Midia Max              21/12/2017    08h16
foto: Divulgação

O projeto de lei, que institui Nossa Senhora do Perpétuo Socorro como padroeira de Mato Grosso do Sul, causou uma discussão e polêmica entre deputados evangélicos e católicos, mas foi aprovado em primeira votação na sessão de ontem.
A discussão começou depois que o deputado Herculano Borges (SD), evangélico, pediu vistas ao projeto, mas teve sua solicitação derrotada em plenário, por 12 votos a 10, o que manteve o projeto em pauta.
Herculano justificou que o Estado é formado por católicos, evangélicos, espíritas e pessoas ‘sem fé’, e que o projeto não poderia ser aprovado em detrimento da questão religiosa das pessoas que não professam a fé católica.
Os deputados Zé Teixeira (DEM) e Cabo Almi (PT) argumentaram que o projeto deveria ser colocado em votação, e que o plenário deveria decidir sobre a instituição ou não da padroeira do Estado.
“Deputado Herculano isso aqui não é questão de brincadeira. Respeito vossa excelência e vossa excelência tem que me respeitar também”, disparou o petista.
Paulo Siufi (PMDB), autor do projeto, disse que considerava ‘desnecessário’ o acirramento da discussão. Além de Herculano, os deputados Lídio Lopes (PEN), Maurício Picarelli (PSDB) e Rinaldo Modesto (PSDB), todos evangélicos, foram contrários ao projeto.

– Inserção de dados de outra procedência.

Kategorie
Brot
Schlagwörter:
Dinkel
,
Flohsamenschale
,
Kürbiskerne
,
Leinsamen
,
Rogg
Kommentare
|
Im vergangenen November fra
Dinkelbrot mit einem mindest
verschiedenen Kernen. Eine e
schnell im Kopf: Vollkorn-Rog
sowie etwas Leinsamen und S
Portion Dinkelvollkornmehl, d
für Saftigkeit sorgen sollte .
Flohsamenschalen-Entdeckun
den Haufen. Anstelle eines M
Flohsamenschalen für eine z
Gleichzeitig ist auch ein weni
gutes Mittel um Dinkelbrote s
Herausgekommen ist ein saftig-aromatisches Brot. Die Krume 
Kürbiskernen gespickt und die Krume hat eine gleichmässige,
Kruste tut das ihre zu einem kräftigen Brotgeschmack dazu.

Lídio argumentou que alguns católicos devotos de outros santos queriam uma pesquisa para definir a padroeira, ou padroeiro, de MS.
Já Herculano chegou a propor uma emenda que instituía ‘Jesus Cristo’ como padroeiro do Estado.
“Mato Grosso do Sul era o único Estado da Federação que não tinha padroeira”, disse o deputado Paulo Siufi (PMDB), que apresentou o projeto com mais 15 colegas que subscreveram a matéria, agradeceu aos colegas pela aprovação da proposta. A proposta aprovada também inclui no Calendário Oficial de Eventos do Estado o dia 27 de junho como a data de comemoração à padroeira, mas não o classifica como feriado.